- WHAT YOU SHOULD DO
In the entries below, how many lines hold the string "system"? Give only the number.

[Data extracted from a collection]
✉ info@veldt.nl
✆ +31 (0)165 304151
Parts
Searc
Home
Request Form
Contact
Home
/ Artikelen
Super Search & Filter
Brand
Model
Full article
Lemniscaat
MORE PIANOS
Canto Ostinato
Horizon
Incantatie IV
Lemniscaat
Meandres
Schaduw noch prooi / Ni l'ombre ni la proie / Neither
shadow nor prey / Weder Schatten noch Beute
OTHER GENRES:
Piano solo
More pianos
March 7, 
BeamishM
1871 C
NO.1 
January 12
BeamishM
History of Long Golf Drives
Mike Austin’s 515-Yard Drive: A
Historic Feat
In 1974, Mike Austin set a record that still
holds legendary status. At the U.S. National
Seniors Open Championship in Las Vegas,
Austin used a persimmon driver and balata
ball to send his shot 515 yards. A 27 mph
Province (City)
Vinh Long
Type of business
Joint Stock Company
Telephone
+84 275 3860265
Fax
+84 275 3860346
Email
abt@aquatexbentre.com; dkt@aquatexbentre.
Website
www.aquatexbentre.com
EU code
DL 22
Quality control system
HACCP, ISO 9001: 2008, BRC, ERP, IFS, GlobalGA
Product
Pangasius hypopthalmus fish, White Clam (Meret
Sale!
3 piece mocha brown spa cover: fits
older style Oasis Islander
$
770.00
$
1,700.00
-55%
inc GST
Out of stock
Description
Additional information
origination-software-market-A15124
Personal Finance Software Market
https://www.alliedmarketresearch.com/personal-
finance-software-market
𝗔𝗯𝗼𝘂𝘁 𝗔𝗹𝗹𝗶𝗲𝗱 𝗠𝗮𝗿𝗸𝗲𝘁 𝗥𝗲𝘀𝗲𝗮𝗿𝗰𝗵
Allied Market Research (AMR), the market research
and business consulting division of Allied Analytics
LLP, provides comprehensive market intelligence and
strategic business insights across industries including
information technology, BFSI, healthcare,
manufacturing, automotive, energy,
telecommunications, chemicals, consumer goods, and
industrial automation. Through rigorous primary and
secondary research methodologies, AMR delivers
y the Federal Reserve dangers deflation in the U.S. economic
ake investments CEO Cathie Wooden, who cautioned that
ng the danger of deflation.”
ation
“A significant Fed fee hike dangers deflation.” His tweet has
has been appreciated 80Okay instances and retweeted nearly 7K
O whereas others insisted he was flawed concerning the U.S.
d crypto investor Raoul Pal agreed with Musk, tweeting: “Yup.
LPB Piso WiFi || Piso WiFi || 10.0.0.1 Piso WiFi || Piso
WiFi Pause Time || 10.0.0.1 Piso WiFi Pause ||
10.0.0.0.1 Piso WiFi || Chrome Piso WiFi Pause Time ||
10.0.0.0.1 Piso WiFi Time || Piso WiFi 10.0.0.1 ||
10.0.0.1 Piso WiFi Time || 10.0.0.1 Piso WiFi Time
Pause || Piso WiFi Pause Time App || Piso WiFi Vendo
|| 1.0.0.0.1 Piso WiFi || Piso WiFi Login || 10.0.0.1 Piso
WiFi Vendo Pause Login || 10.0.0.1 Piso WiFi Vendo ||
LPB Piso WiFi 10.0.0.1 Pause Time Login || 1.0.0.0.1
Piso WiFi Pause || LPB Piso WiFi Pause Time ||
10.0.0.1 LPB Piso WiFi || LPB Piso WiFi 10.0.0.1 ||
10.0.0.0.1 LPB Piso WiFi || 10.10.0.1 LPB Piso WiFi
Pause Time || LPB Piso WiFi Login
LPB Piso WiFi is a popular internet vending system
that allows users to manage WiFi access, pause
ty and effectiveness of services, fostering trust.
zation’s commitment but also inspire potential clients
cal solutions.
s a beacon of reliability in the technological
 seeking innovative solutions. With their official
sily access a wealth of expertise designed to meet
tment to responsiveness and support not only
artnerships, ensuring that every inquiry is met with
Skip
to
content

- TASK SOLUTION
2